Board member Jim Cawley speaks at the Bokamoso Dream Brunch - February 2020

Jim has served on the Board of the Bokamoso Youth Foundation since April 2011. However, he has been a supporter of the exchange program since its beginnings in 2002, hosting in-home socials, hosting at the Dream Breakfasts, and mentoring Bokamoso students during their stay in the United States. Also, he has worked to support the exchange program by facilitating coordination among the various Foundation activities and event volunteers.

He brings decades of international experience in community networking to the Board. Jim says he has always been drawn by the power, enthusiasm and energy of the Bokamoso youth and what they have been able to accomplish in their community through song, dance, drama and poetry.

Now retired, Jim spent his professional career working in small-scale economic enterprises in the developing world, including countries in Central and South America, Asia and Africa (including South Africa). Working for several U.S. private not-for-profit organizations, he was responsible for overall management, fundraising, administration, budgeting, monitoring and evaluation of international economic development programs, and supervised more than 50 overseas projects in 25 countries with an average annual expenditure volume of $18 million.  The projects included non-traditional agricultural production and export marketing, rural cooperative agribusiness, and producer organization development, community-based natural resource management, community-based health care management, civil society strengthening, and micro-enterprise credit institutions.

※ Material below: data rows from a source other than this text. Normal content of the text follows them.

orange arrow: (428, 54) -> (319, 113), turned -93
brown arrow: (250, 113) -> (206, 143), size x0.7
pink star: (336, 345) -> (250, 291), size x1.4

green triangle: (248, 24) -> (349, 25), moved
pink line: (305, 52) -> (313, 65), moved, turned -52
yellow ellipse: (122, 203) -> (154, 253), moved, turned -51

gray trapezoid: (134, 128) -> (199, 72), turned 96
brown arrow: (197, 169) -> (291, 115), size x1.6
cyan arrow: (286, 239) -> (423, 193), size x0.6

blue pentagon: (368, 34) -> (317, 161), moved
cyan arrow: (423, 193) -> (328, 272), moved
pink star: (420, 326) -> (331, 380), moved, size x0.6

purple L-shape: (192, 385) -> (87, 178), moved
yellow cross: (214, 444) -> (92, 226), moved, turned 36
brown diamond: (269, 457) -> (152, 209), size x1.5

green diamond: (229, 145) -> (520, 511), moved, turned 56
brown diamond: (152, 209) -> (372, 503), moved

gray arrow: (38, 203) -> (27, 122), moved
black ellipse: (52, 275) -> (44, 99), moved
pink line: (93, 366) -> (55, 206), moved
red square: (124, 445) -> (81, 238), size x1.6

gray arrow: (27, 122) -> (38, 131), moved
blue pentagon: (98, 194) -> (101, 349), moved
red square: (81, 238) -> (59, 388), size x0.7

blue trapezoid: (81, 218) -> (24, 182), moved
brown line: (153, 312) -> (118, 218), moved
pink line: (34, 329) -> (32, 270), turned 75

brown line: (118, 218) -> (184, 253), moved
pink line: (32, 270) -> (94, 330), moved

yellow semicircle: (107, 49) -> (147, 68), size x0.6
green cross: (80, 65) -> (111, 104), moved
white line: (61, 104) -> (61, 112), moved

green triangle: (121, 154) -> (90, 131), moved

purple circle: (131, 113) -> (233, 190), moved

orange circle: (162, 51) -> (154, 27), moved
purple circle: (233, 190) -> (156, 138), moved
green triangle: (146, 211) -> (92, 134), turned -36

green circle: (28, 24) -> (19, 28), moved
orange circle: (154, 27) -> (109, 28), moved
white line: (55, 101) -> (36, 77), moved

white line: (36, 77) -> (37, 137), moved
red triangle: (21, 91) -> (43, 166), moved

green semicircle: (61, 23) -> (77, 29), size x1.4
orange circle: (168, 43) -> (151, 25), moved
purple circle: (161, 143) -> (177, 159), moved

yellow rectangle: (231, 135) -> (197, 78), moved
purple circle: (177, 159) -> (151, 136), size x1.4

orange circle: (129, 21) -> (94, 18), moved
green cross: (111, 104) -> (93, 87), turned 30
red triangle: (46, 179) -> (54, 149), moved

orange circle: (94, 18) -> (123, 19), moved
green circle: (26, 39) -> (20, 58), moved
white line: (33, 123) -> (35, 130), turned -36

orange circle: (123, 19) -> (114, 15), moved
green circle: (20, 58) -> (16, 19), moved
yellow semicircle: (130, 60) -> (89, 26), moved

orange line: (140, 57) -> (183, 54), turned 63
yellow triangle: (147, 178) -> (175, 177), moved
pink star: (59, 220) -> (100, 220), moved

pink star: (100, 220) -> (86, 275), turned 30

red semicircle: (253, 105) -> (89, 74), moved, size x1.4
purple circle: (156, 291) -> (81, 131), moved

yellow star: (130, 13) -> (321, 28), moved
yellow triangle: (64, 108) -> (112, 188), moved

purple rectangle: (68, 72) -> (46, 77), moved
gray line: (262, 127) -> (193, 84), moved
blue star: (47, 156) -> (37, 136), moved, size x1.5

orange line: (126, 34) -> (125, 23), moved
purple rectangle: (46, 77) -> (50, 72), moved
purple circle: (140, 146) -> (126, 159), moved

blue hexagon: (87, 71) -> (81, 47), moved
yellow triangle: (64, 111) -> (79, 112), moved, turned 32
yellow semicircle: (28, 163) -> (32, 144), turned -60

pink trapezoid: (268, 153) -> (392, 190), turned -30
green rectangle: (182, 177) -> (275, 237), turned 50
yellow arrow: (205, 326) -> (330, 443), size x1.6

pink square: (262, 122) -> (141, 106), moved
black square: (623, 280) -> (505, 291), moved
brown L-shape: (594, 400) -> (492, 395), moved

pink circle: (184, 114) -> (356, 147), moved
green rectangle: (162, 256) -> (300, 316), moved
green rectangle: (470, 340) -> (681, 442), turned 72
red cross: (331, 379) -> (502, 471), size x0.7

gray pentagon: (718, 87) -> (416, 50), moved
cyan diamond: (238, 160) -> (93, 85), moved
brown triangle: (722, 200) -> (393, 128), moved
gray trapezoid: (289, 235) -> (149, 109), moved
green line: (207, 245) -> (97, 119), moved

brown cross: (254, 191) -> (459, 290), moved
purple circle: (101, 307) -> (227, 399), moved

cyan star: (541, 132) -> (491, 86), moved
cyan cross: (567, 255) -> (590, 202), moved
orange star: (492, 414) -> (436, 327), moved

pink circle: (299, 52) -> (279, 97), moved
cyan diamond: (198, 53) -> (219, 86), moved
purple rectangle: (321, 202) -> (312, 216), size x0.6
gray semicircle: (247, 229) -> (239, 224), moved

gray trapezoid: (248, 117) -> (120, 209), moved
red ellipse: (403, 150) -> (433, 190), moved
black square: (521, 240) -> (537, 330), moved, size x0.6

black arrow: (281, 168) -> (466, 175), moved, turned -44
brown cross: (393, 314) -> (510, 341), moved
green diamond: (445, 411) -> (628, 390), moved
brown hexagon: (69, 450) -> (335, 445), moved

Currently, he is the Secretary of the Board of the Southwest Renaissance Development Corporation in Washington, DC. In the early days of the Peace Corps, Jim served as a volunteer in Venezuela and as a trainer and recruiter. In the mid-70s he was again part of the Peace Corps staff in Washington, D.C., and in Chile.

From 1968 through 1973, he taught junior high school in the District of Columbia. Jim received his B.A. from Franklin and Marshall College. He speaks Spanish, enjoys blues music and encourages young people to achieve their goals.